White also attracts criticism for his perceived “mercenary”
tendencies, the pretty standard joke being that if there’s a first-class rugby
coaching job going anywhere in the world, he will be interested – even if he’s
just started out somewhere else.
Then again, is there any law against someone being a fairly
routine nomad and restless “quick fix” sort of guru? Aren’t there also cases of
head honchos who actually overstay their welcome, and go fatally stale?
He wasn’t at the Brumbies for especially long, for example,
but his efforts notably awakened a once-mighty Super Rugby franchise from a
significant spell in the doldrums.
Given the strength of squad at his disposal, White also
achieved roughly par, you might argue, in his only full season this year in
charge of the Sharks’ own assault on the SANZAR tournament, taking them to the
semi-finals as only South African side to get that far in a seriously
disappointing year for our conference.
His teams don’t always win prettily, but historically they
do tend to win more frequently than they lose, which is why his credentials
will always attract interest.
Put it this way: the man won’t ever go hungry.
Has he moved properly with the times, though?
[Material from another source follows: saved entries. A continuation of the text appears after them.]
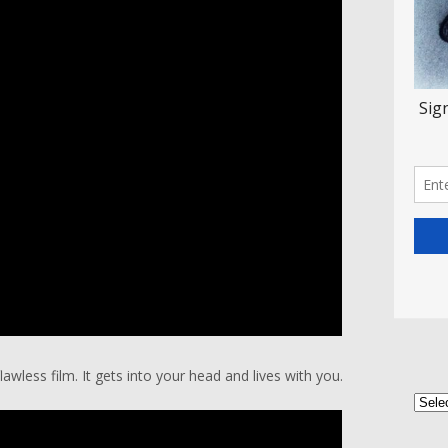
wless film. It gets into your head and lives with you.
Categ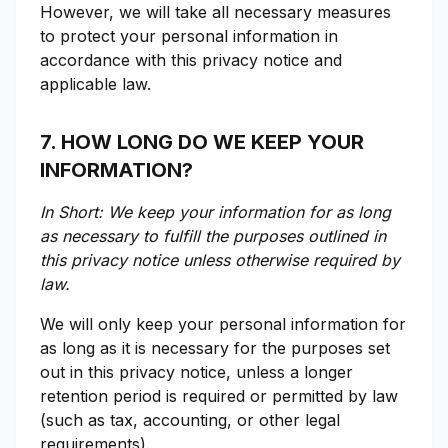
However, we will take all necessary measures
to protect your personal information in
accordance with this privacy notice and
applicable law.
7. HOW LONG DO WE KEEP YOUR
INFORMATION?
In Short: We keep your information for as long
as necessary to fulfill the purposes outlined in
this privacy notice unless otherwise required by
law.
We will only keep your personal information for
as long as it is necessary for the purposes set
out in this privacy notice, unless a longer
retention period is required or permitted by law
(such as tax, accounting, or other legal
requirements).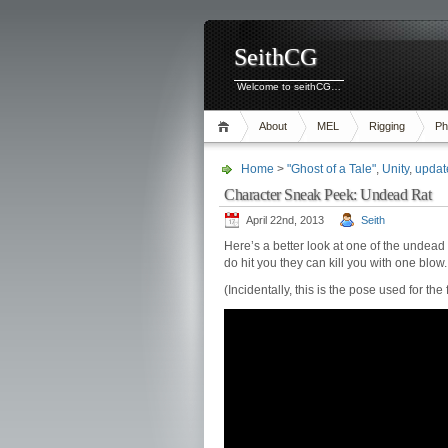
SeithCG
Welcome to seithCG…
About
MEL
Rigging
Ph
Home
>
"Ghost of a Tale"
,
Unity
,
updat
Character Sneak Peek: Undead Rat
April 22nd, 2013
Seith
Here’s a better look at one of the undead 
do hit you they can kill you with one blo
(Incidentally, this is the pose used for t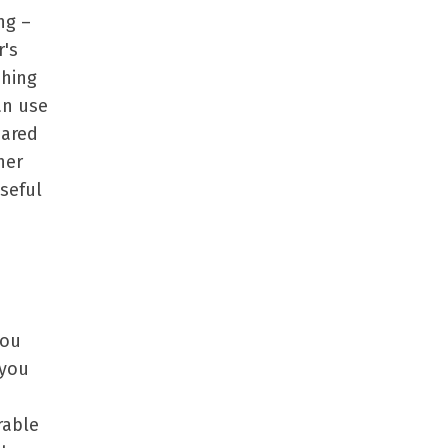
ng –
r's
ching
an use
hared
her
seful
you
 you
rable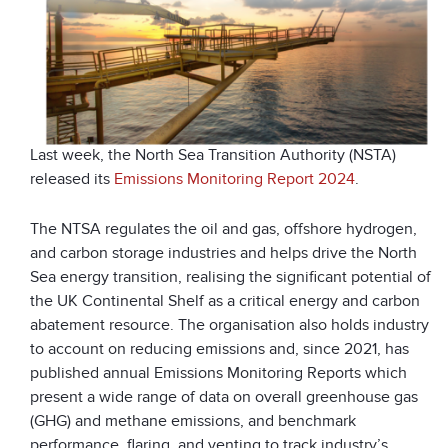
Last week, the North Sea Transition Authority (NSTA)
released its
Emissions Monitoring Report 2024
.
The NTSA regulates the oil and gas, offshore hydrogen,
and carbon storage industries and helps drive the North
Sea energy transition, realising the significant potential of
the UK Continental Shelf as a critical energy and carbon
abatement resource. The organisation also holds industry
to account on reducing emissions and, since 2021, has
published annual Emissions Monitoring Reports which
present a wide range of data on overall greenhouse gas
(GHG) and methane emissions, and benchmark
performance, flaring, and venting to track industry’s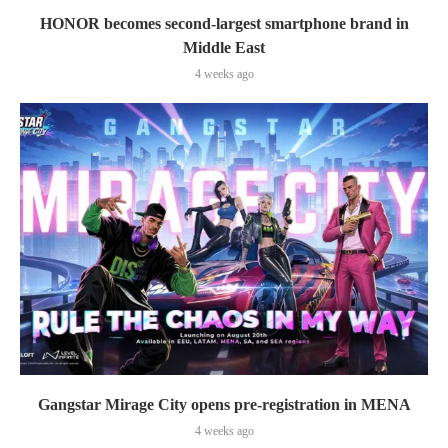
HONOR becomes second-largest smartphone brand in
Middle East
4 weeks ago
Gangstar Mirage City opens pre-registration in MENA
4 weeks ago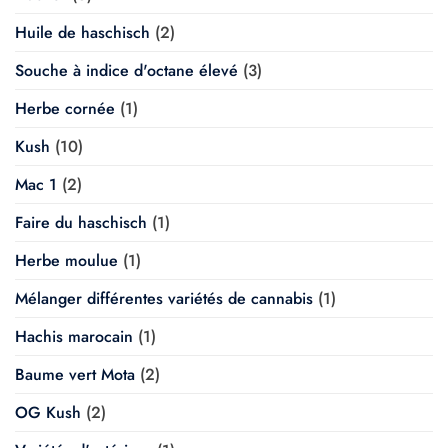
Huile de haschisch
(2)
Souche à indice d'octane élevé
(3)
Herbe cornée
(1)
Kush
(10)
Mac 1
(2)
Faire du haschisch
(1)
Herbe moulue
(1)
Mélanger différentes variétés de cannabis
(1)
Hachis marocain
(1)
Baume vert Mota
(2)
OG Kush
(2)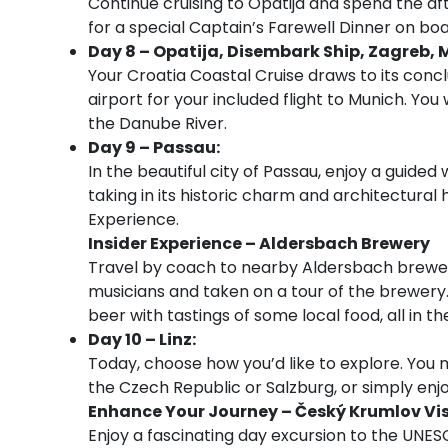
Continue cruising to Opatija and spend the aft
for a special Captain’s Farewell Dinner on boa
Day 8 – Opatija, Disembark Ship, Zagreb, 
Your Croatia Coastal Cruise draws to its concl
airport for your included flight to Munich. You
the Danube River.
Day 9 – Passau:
In the beautiful city of Passau, enjoy a guided
taking in its historic charm and architectural
Experience.
Insider Experience – Aldersbach Brewery
Travel by coach to nearby Aldersbach brewer
musicians and taken on a tour of the brewery. 
beer with tastings of some local food, all in th
Day 10 – Linz:
Today, choose how you’d like to explore. You m
the Czech Republic or Salzburg, or simply enjoy 
Enhance Your Journey – Český Krumlov Vis
Enjoy a fascinating day excursion to the UNE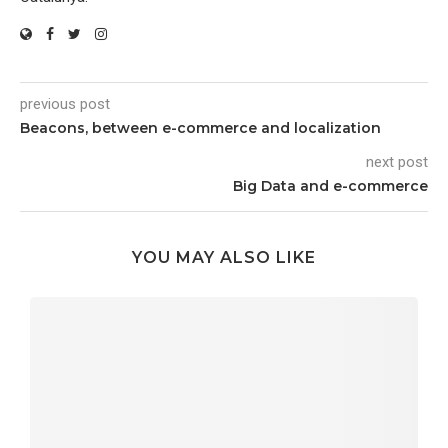
previous post
Beacons, between e-commerce and localization
next post
Big Data and e-commerce
YOU MAY ALSO LIKE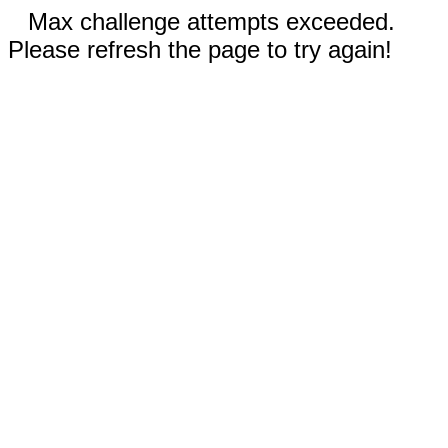
Max challenge attempts exceeded.
Please refresh the page to try again!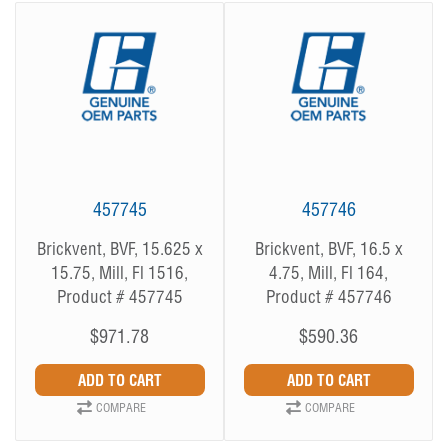
457745
457746
Brickvent, BVF, 15.625 x
Brickvent, BVF, 16.5 x
15.75, Mill, Fl 1516,
4.75, Mill, Fl 164,
Product # 457745
Product # 457746
$971.78
$590.36
COMPARE
COMPARE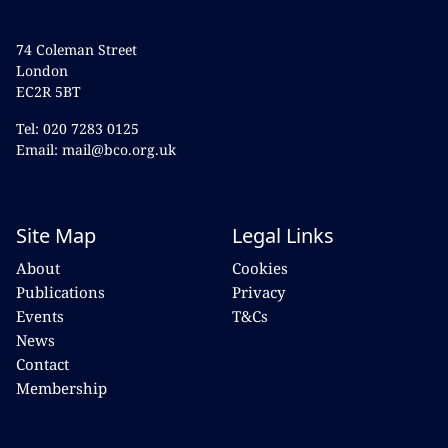
74 Coleman Street
London
EC2R 5BT
Tel: 020 7283 0125
Email: mail@bco.org.uk
Site Map
Legal Links
About
Cookies
Publications
Privacy
Events
T&Cs
News
Contact
Membership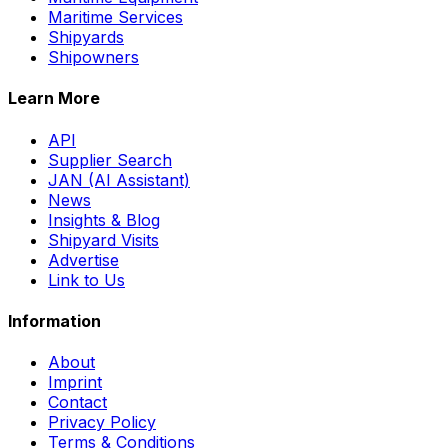
Maritime Services
Shipyards
Shipowners
Learn More
API
Supplier Search
JAN (AI Assistant)
News
Insights & Blog
Shipyard Visits
Advertise
Link to Us
Information
About
Imprint
Contact
Privacy Policy
Terms & Conditions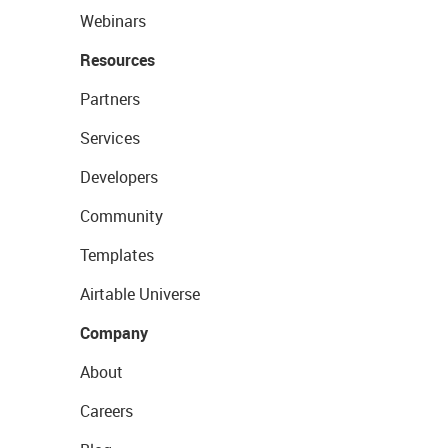
Webinars
Resources
Partners
Services
Developers
Community
Templates
Airtable Universe
Company
About
Careers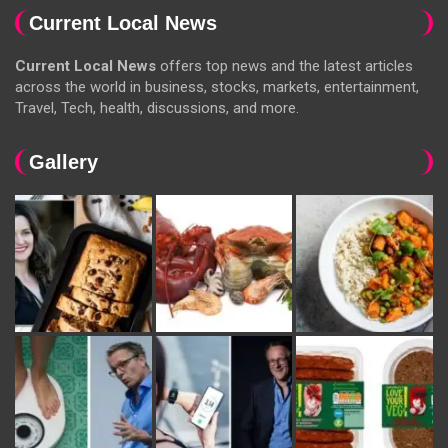
Current Local News
Current Local News
offers top news and the latest articles
across the world in business, stocks, markets, entertainment,
Travel, Tech, health, discussions, and more.
Gallery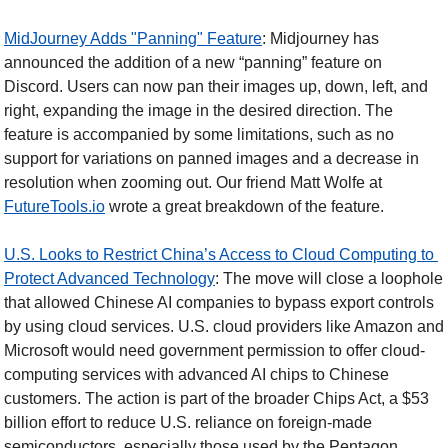
MidJourney Adds "Panning" Feature
: Midjourney has 
announced the addition of a new “panning” feature on 
Discord. Users can now pan their images up, down, left, and 
right, expanding the image in the desired direction. The 
feature is accompanied by some limitations, such as no 
support for variations on panned images and a decrease in 
resolution when zooming out. Our friend Matt Wolfe at 
FutureTools.io
 wrote a great breakdown of the feature.
U.S. Looks to Restrict China’s Access to Cloud Computing to 
Protect Advanced Technology
: The move will close a loophole 
that allowed Chinese AI companies to bypass export controls 
by using cloud services. U.S. cloud providers like Amazon and 
Microsoft would need government permission to offer cloud-
computing services with advanced AI chips to Chinese 
customers. The action is part of the broader Chips Act, a $53 
billion effort to reduce U.S. reliance on foreign-made 
semiconductors, especially those used by the Pentagon. 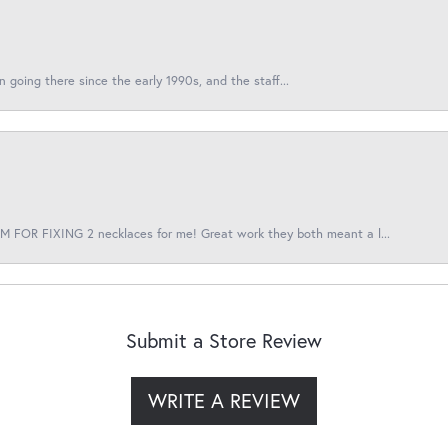
en going there since the early 1990s, and the staff...
 FOR FIXING 2 necklaces for me! Great work they both meant a l...
Submit a Store Review
WRITE A REVIEW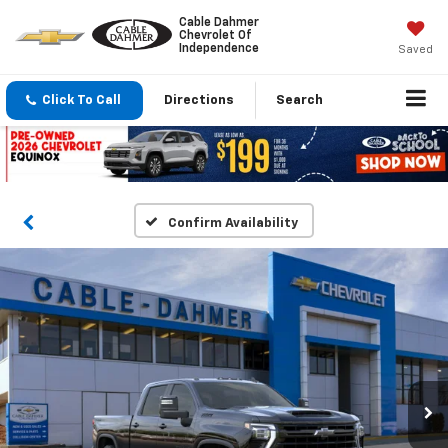
Cable Dahmer
Chevrolet Of
Independence
Saved
Click To Call
Directions
Search
Confirm Availability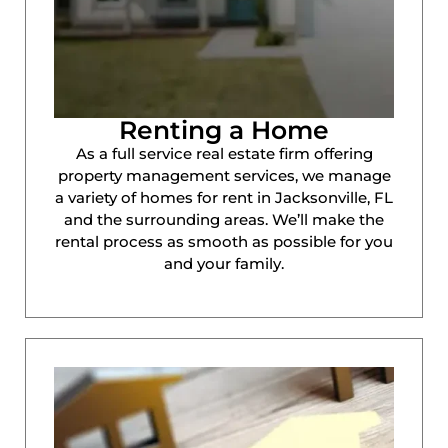
Renting a Home
As a full service real estate firm offering
property management services, we manage
a variety of homes for rent in Jacksonville, FL
and the surrounding areas. We’ll make the
rental process as smooth as possible for you
and your family.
Maybe that is
a relevant topic to debate in the wake of his Durban departure.
A few weeks ago White was slightly crudely branded a
“tactical Neanderthal” by a writer for New Zealand’s main national newspaper,
whilst more locally SuperSport pundit and a predecessor as Bok coach Nick
Mallett has sometimes lamented his “pressure rugby; kicking rugby ... too much
playing without the ball”.
Interestingly, on the very weekend that news of White’s
cessation of service at Kings Park may well have spread through the dressing
room – or at least was on the very, very nearby grapevine -- the Sharks broke
their shackles, if you like, to register a rare seven-try blitz against the EP
There just seemed an overdue whiff of freedom to their play,
albeit that it has to be acknowledged the Kings have become painfully porous
against just about everyone.
Is it just possible that a fresh fragrance of liberation, of
gleeful abandonment of inflexible structure, has permeated the ranks?
My gut feel, whether correct or not, is that right now some
rival strategists in the Currie Cup may fear a concerted late Sharks rally in
defence of their title a wee bit more than they did a day or two ago.
So Durban bids farewell to Jake White. His short tenure was
far from a disaster, but guarded “appreciation” may be a more lingering and accurate
local tribute to him than affection. There will be those who offer up no
tribute at all.
He is just, and may always be, that kind of guy.
Give him this much: he will never be uninteresting.